To Certain Holy Hermits who had Been Invited to Rome by the Pope
From early years, Catherine had cherished the simple-hearted desire that the affairs of Christ's people be put in the hands of His truest followers. Now, in this last period of her life, surrounded by the corruption and intrigue of the papal court, her thoughts turned more and more wistfully to the reserves of spiritual passion and insight that lingered in the hearts of obscure "servants of God" living in monasteries or in hermits' cells.

To invite these holy men to Rome -- to gather them around Urban, and so show by triumphant witness of those in nearest fellowship with God on which side lay God's truth -- was doubtless the political idea of a very unworldly saint.
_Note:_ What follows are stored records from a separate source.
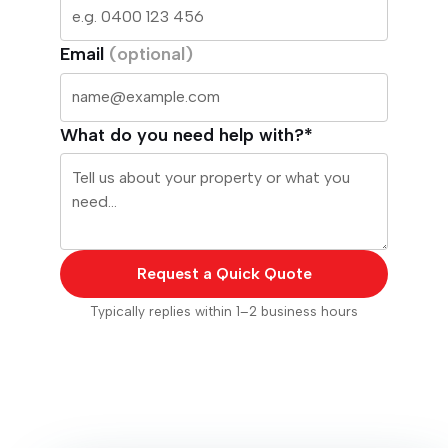
Email
(optional)
What do you need help with?*
Request a Quick Quote
Typically replies within 1–2 business hours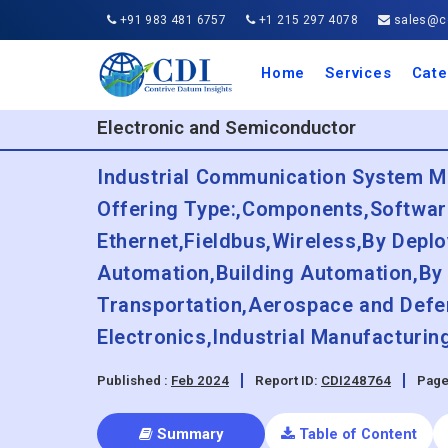
+91 983 481 6757
+1 215 297 4078
sales@co
Home
Services
Cate
Aero
Agric
Auto
Busi
Chemi
Cons
Elect
Ener
Food
IT a
Mach
Manu
Medi
Phar
Serv
Trave
Trans
Retai
Semi
Cons
Heal
Electronic and Semiconductor
Industrial Communication System Ma
Offering Type:,Components,Software
Ethernet,Fieldbus,Wireless,By Depl
Automation,Building Automation,By
Transportation,Aerospace and Defe
Electronics,Industrial Manufacturi
Published :
Feb 2024
Report ID:
CDI248764
Page
Summary
Table of Content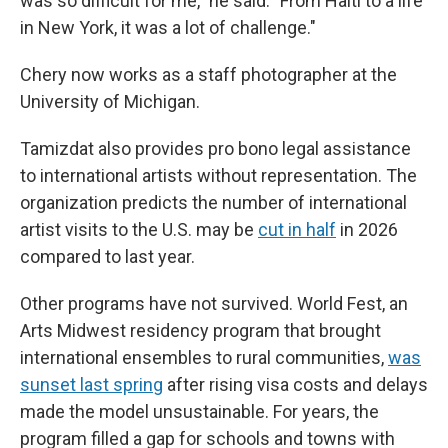
was so difficult for me," he said. "From Haiti to a life
in New York, it was a lot of challenge."
Chery now works as a staff photographer at the
University of Michigan.
Tamizdat also provides pro bono legal assistance
to international artists without representation. The
organization predicts the number of international
artist visits to the U.S. may be
cut in half
in 2026
compared to last year.
Other programs have not survived. World Fest, an
Arts Midwest residency program that brought
international ensembles to rural communities,
was
sunset last spring
after rising visa costs and delays
made the model unsustainable. For years, the
program filled a gap for schools and towns with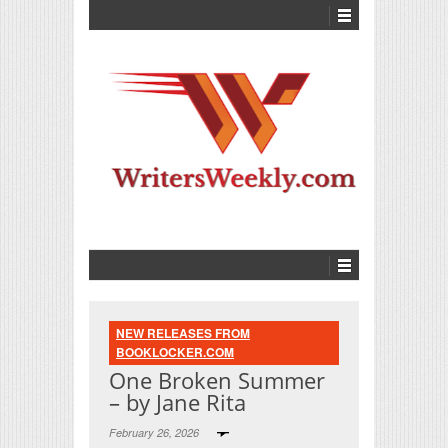
NEW RELEASES FROM
BOOKLOCKER.COM
One Broken Summer
– by Jane Rita
February 26, 2026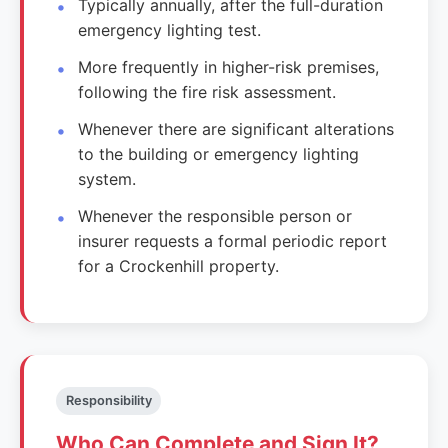
Typically annually, after the full-duration
emergency lighting test.
More frequently in higher-risk premises,
following the fire risk assessment.
Whenever there are significant alterations
to the building or emergency lighting
system.
Whenever the responsible person or
insurer requests a formal periodic report
for a Crockenhill property.
Responsibility
Who Can Complete and Sign It?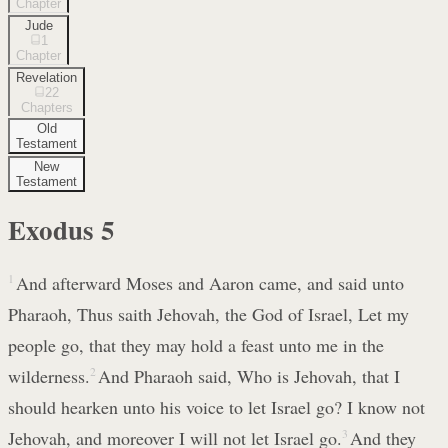
Chapter
Jude
1
Chapter
Revelation
22
Chapters
Old
Testament
New
Testament
Exodus
5
1
And afterward Moses and Aaron came, and said unto
Pharaoh, Thus saith Jehovah, the God of Israel, Let my
people go, that they may hold a feast unto me in the
wilderness.
2
And Pharaoh said, Who is Jehovah, that I
should hearken unto his voice to let Israel go? I know not
Jehovah, and moreover I will not let Israel go.
3
And they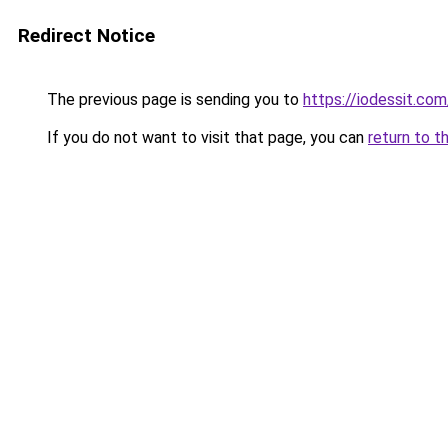
Redirect Notice
The previous page is sending you to
https://iodessit.com
If you do not want to visit that page, you can
return to t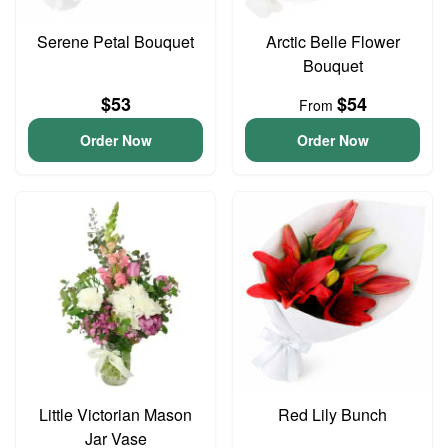
Serene Petal Bouquet
Arctic Belle Flower
Bouquet
$53
$54
From
Order Now
Order Now
Little Victorian Mason
Red Lily Bunch
Jar Vase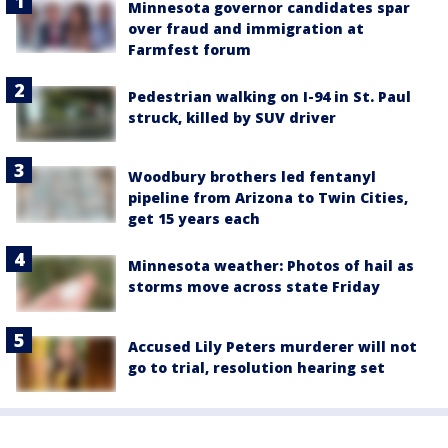
Minnesota governor candidates spar
over fraud and immigration at
Farmfest forum
Pedestrian walking on I-94 in St. Paul
struck, killed by SUV driver
Woodbury brothers led fentanyl
pipeline from Arizona to Twin Cities,
get 15 years each
Minnesota weather: Photos of hail as
storms move across state Friday
Accused Lily Peters murderer will not
go to trial, resolution hearing set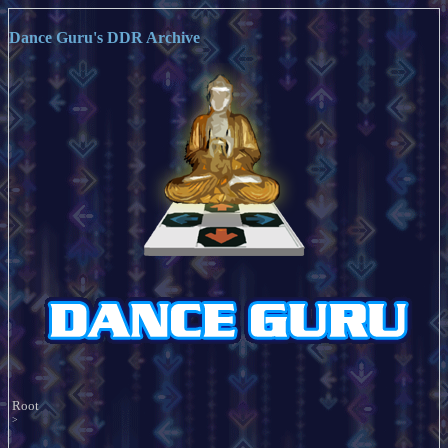
Dance Guru's DDR Archive
Root
>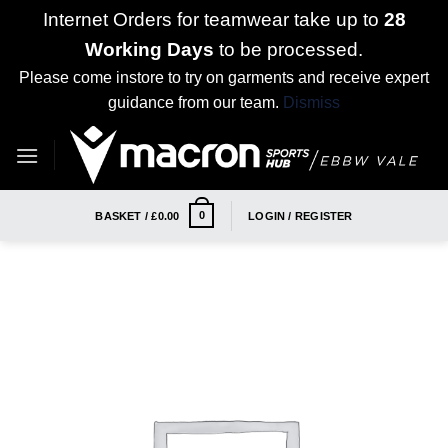
Internet Orders for teamwear take up to
28
Working Days
to be processed.
Please come instore to try on garments and receive expert
guidance from our team.
Dismiss
Skip
to
content
0
BASKET /
£
0.00
LOGIN / REGISTER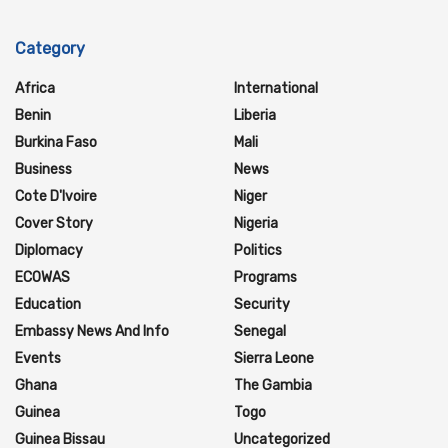
Category
Africa
International
Benin
Liberia
Burkina Faso
Mali
Business
News
Cote D'Ivoire
Niger
Cover Story
Nigeria
Diplomacy
Politics
ECOWAS
Programs
Education
Security
Embassy News And Info
Senegal
Events
Sierra Leone
Ghana
The Gambia
Guinea
Togo
Guinea Bissau
Uncategorized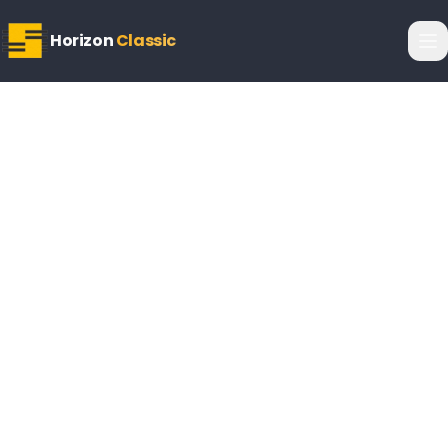
Horizon
Classic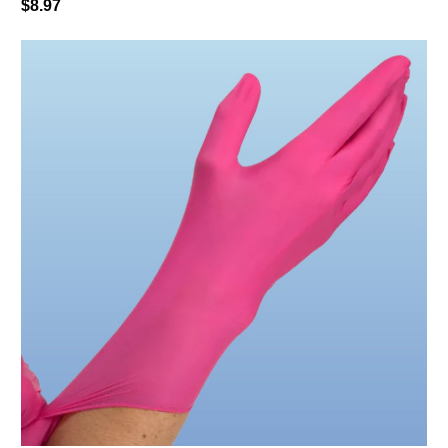
$8.97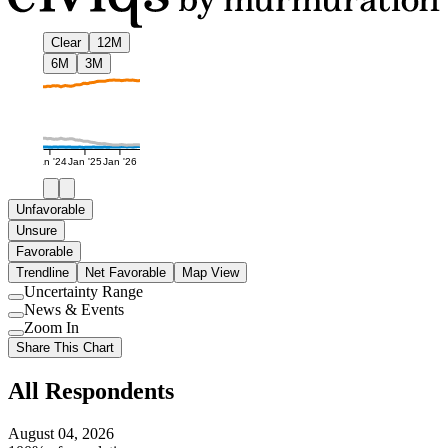
Clear
12M
6M
3M
Jan '24
Jan '25
Jan '26
Unfavorable
Unsure
Favorable
Trendline
Net Favorable
Map View
Uncertainty Range
Use
News & Events
setting
Use
Zoom In
setting
Use
Share This Chart
setting
All Respondents
August 04, 2026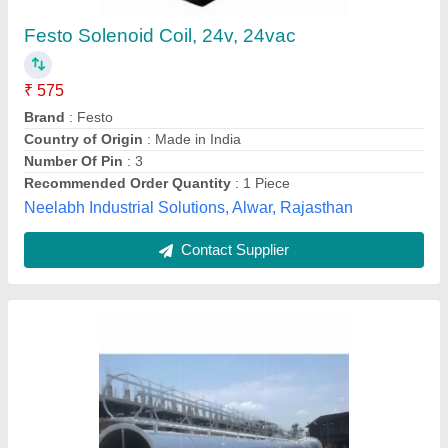
Chimney Height
: 100 feet, 250 Feet
Color
: Silver
Country of Origin
: Made in India
Filters
: Baffle Filter
Anika Plants and Equipments Industries, Indore,
Madhya Pradesh
Contact Supplier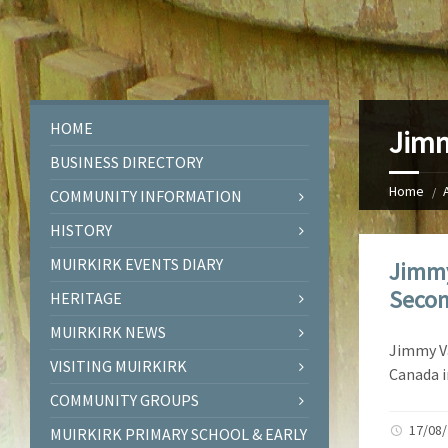
HOME
Jimm
BUSINESS DIRECTORY
Home
COMMUNITY INFORMATION
HISTORY
MUIRKIRK EVENTS DIARY
Jimmy
Secon
HERITAGE
MUIRKIRK NEWS
Jimmy Va
VISITING MUIRKIRK
Canada i
COMMUNITY GROUPS
17/08
MUIRKIRK PRIMARY SCHOOL & EARLY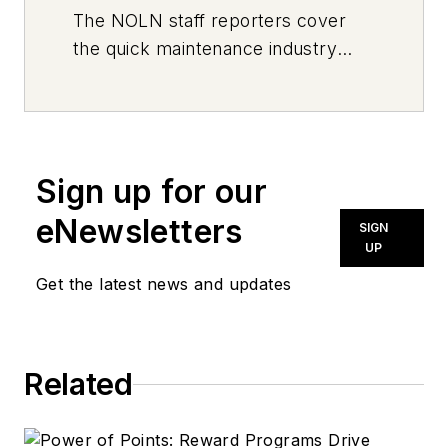
The
NOLN
staff reporters cover
the quick maintenance industry
every day, from top to bottom. For
news inquiries, please contact
news@noln.net
.
Sign up for our
eNewsletters
SIGN
UP
Get the latest news and updates
Related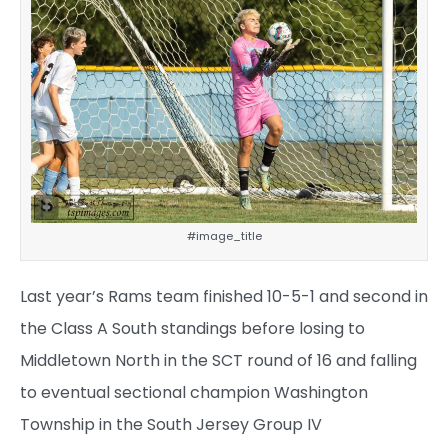
#image_title
Last year’s Rams team finished 10-5-1 and second in
the Class A South standings before losing to
Middletown North in the SCT round of 16 and falling
to eventual sectional champion Washington
Township in the South Jersey Group IV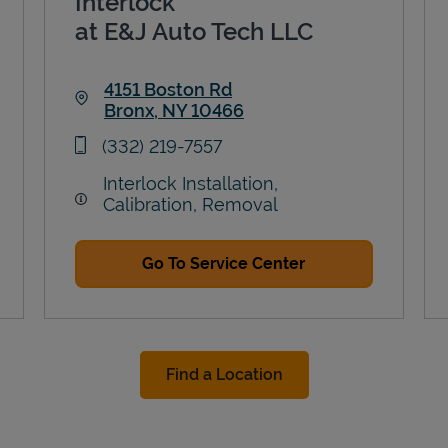
Interlock
at E&J Auto Tech LLC
4151 Boston Rd
Bronx
,
NY
10466
Link Opens in New Tab
phone
(332) 219-7557
Interlock Installation,
Calibration, Removal
Go To Service Center
Find a Location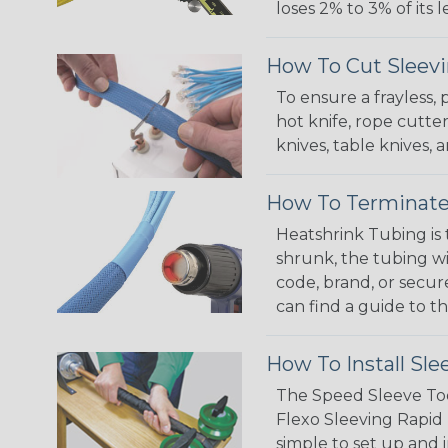
loses 2% to 3% of its
How To Cut Sleevi
To ensure a frayless,
hot knife, rope cutter
knives, table knives
How To Terminate
Heatshrink Tubing is 
shrunk, the tubing wi
code, brand, or secur
can find a guide to 
How To Install Sle
The Speed Sleeve Too
Flexo Sleeving Rapid 
simple to set up and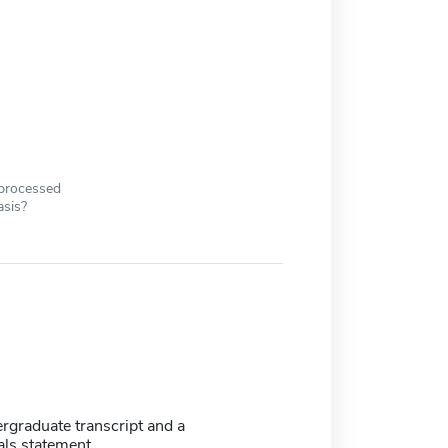
 processed
asis?
ergraduate transcript and a
als statement.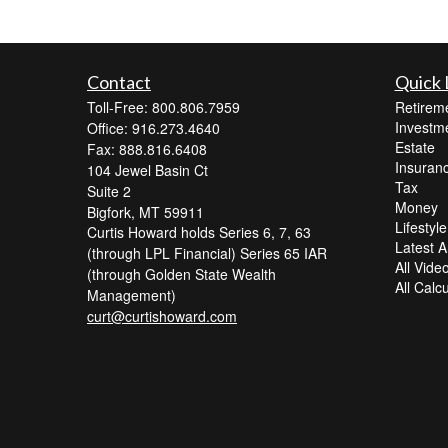
Contact
Quick 
Toll-Free: 800.806.7959
Retirem
Investm
Office: 916.273.4640
Estate
Fax: 888.816.6408
Insuran
104 Jewel Basin Ct
Tax
Suite 2
Money
Bigfork,
MT
59911
Lifestyle
Curtis Howard holds Series 6, 7, 63
Latest Ar
(through LPL Financial) Series 65 IAR
All Vide
(through Golden State Wealth
All Calc
Management)
curt@curtishoward.com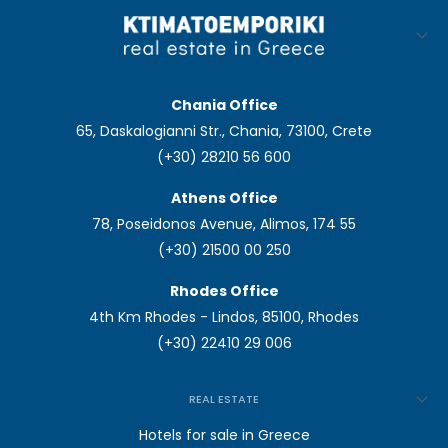
Chania Office
65, Daskalogianni Str., Chania, 73100, Crete
(+30) 28210 56 600
Athens Office
78, Poseidonos Avenue, Alimos, 174 55
(+30) 21500 00 250
Rhodes Office
4th Km Rhodes - Lindos, 85100, Rhodes
(+30) 22410 29 006
REAL ESTATE
Hotels for sale in Greece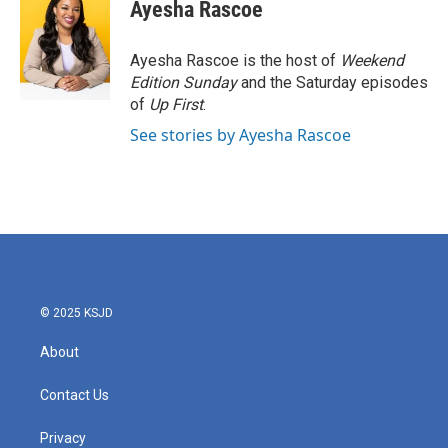
e
t
k
i
Ayesha Rascoe
b
t
e
l
o
e
d
o
r
I
Ayesha Rascoe is the host of
Weekend
k
n
Edition Sunday
and the Saturday episodes
of
Up First
.
See stories by Ayesha Rascoe
© 2025 KSJD
About
Contact Us
Privacy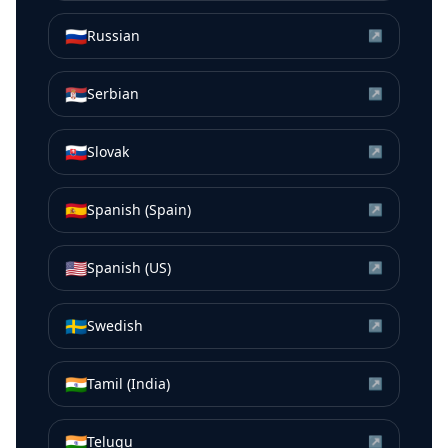
🇷🇺
Russian
↗
🇷🇸
Serbian
↗
🇸🇰
Slovak
↗
🇪🇸
Spanish (Spain)
↗
🇺🇸
Spanish (US)
↗
🇸🇪
Swedish
↗
🇮🇳
Tamil (India)
↗
🇮🇳
Telugu
↗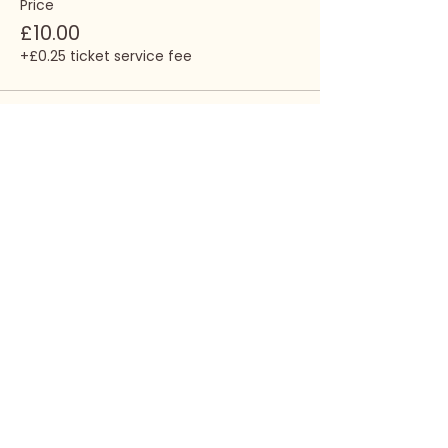
Price
£10.00
+£0.25 ticket service fee
Share this event
Call
(+44)
07792 045813
Write
info@empowered-
sound.com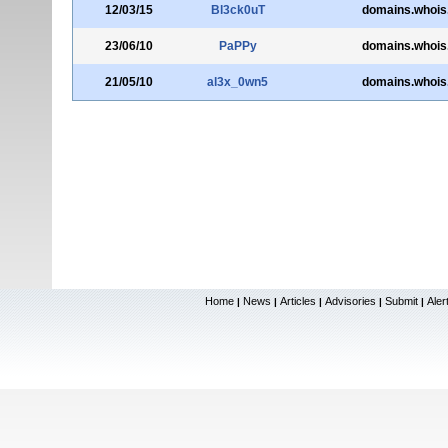
12/03/15
Bl3ck0uT
domains.whois
23/06/10
PaPPy
domains.whois
21/05/10
al3x_0wn5
domains.whois
Home
News
Articles
Advisories
Submit
Aler
|
|
|
|
|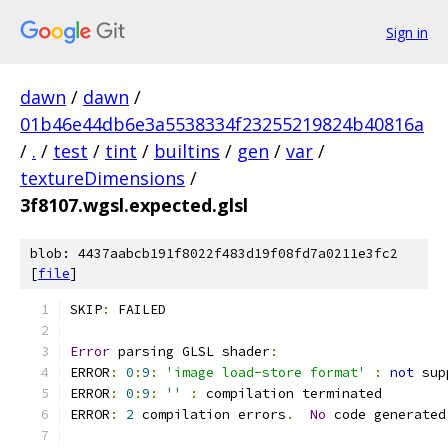
Sign in
dawn
/
dawn
/
01b46e44db6e3a5538334f23255219824b40816a
/
.
/
test
/
tint
/
builtins
/
gen
/
var
/
textureDimensions
/
3f8107.wgsl.expected.glsl
blob: 4437aabcb191f8022f483d19f08fd7a0211e3fc2
[
file
]
SKIP
:
 FAILED
Error
 parsing GLSL shader
:
ERROR
:
0
:
9
:
'image load-store format'
:
not
 sup
ERROR
:
0
:
9
:
''
:
 compilation terminated 
ERROR
:
2
 compilation errors
.
No
 code generated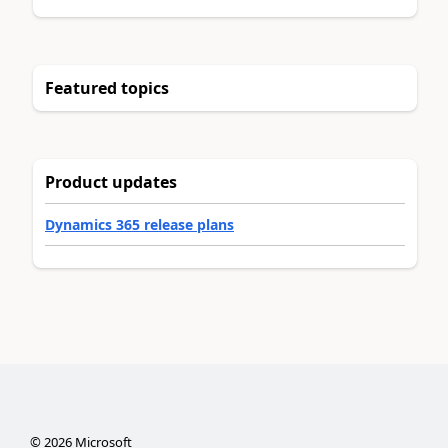
Featured topics
Product updates
Dynamics 365 release plans
©
2026
Microsoft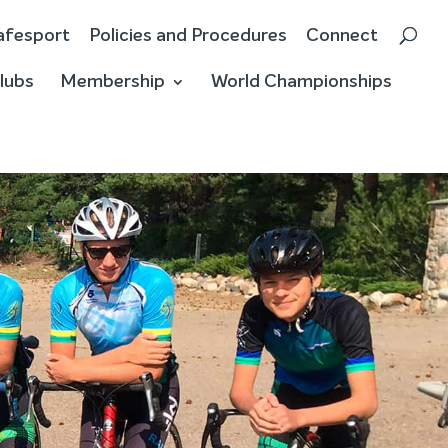
afesport
Policies and Procedures
Connect
lubs
Membership
World Championships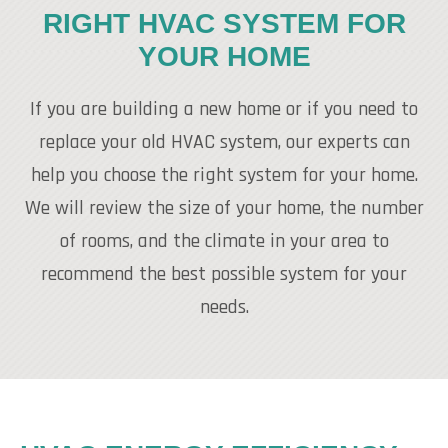
RIGHT HVAC SYSTEM FOR
YOUR HOME
If you are building a new home or if you need to
replace your old HVAC system, our experts can
help you choose the right system for your home.
We will review the size of your home, the number
of rooms, and the climate in your area to
recommend the best possible system for your
needs.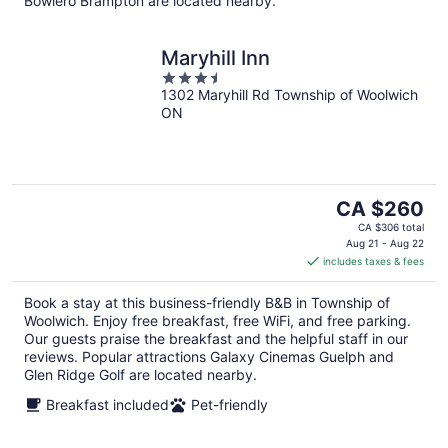
Bowlero Brampton are located nearby.
Maryhill Inn
3.5
1302 Maryhill Rd Township of Woolwich
out
ON
of
5
The
CA $260
price
CA $306 total
is
Aug 21 - Aug 22
includes taxes & fees
CA $260
per
Book a stay at this business-friendly B&B in Township of
night
Woolwich. Enjoy free breakfast, free WiFi, and free parking.
Our guests praise the breakfast and the helpful staff in our
reviews. Popular attractions Galaxy Cinemas Guelph and
Glen Ridge Golf are located nearby.
Breakfast included
Pet-friendly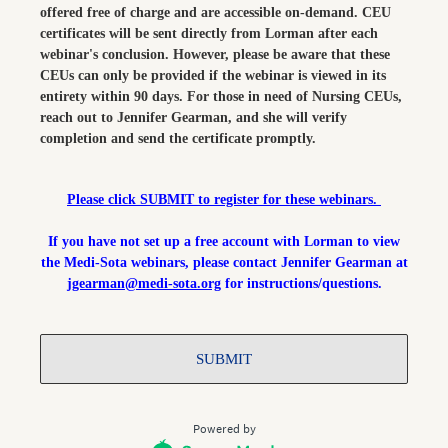
offered free of charge and are accessible on-demand. CEU
certificates will be sent directly from Lorman after each
webinar's conclusion. However, please be aware that these
CEUs can only be provided if the webinar is viewed in its
entirety within 90 days. For those in need of Nursing CEUs,
reach out to Jennifer Gearman, and she will verify
completion and send the certificate promptly.
Please click SUBMIT to register for these webinars.
If you have not set up a free account with Lorman to view
the Medi-Sota webinars, please contact Jennifer Gearman at
jgearman@medi-sota.org
for instructions/questions.
SUBMIT
Powered by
Nevertheless, it commended itself to the Pope. At his request, then, though probably by her own suggestion, Catherine wrote to sundry of those eremites with whom she had long held spiritual converse, summoning them to the Holy City. Her letters were a thrilling call to the champions of Christ, to cast off timidity and indolence, and betake them swiftly to the field where difficulties and troubles, and it might be a martyr's death, was waiting them.

In the third of the letters that follow, Catherine gives a touching picture of two bewildered hermits -- Dominican "dogs of the lord" from the gentle Umbrian plain -- who obeyed the call. "Old men, and far from well, who have lived such a long time in their peace," they have made the laborious journey, and are now valiantly suppressing their homesickness, and unsaying their involuntary complaints. But not all the hermits summoned were equally docile. Visionary raptures could hardly be looked for in the streets of the metropolis: dear was the seclusion of wood and cell. Father William Flete, whom Catherine had always persisted in admiring, despite his failings, flatly declined to stir; so did his comrade, Brother Antonio. The Abbot of St. Antimo, another person for whom she had always entertained a deep respect, although he came, appears from her letters to have played the part of a coward.

We cannot be surprised if peaceable Religious who had lived their long days in unbroken quiet objected to enter the unpleasant whirlpool of Roman politics. A similar attitude on the part of eremites of culture is not unknown to-day. But their refusal was a blow to Catherine. She could hardly have drawn the natural conclusion that a recluse life unfitted men to fight for practical righteousness, but she did feel deeply troubled. From early youth she had been, as we have repeatedly seen, alive to the dangers of selfishness and indolence peculiarly incident to the contemplative life; at the same time she had firmly believed that, did the flame of intercession only burn bright enough, this life might be profoundly sacrificial. Now her best-beloved recluses did not stand the test in the hour of trial, and their naif egotism disappointed her unspeakably. Her grief, her amaze, her all but scathing contempt for a religion that declined to forego its inward comforts even at the dramatic summons of a crisis in the Church, find expression in these letters. Doubtless the "great refusal" thus offered by men whom she had trusted helped to darken her last months. Not even in the hearts of her intimates, not even among the elect of God, was Catherine to find here on earth a continuing city.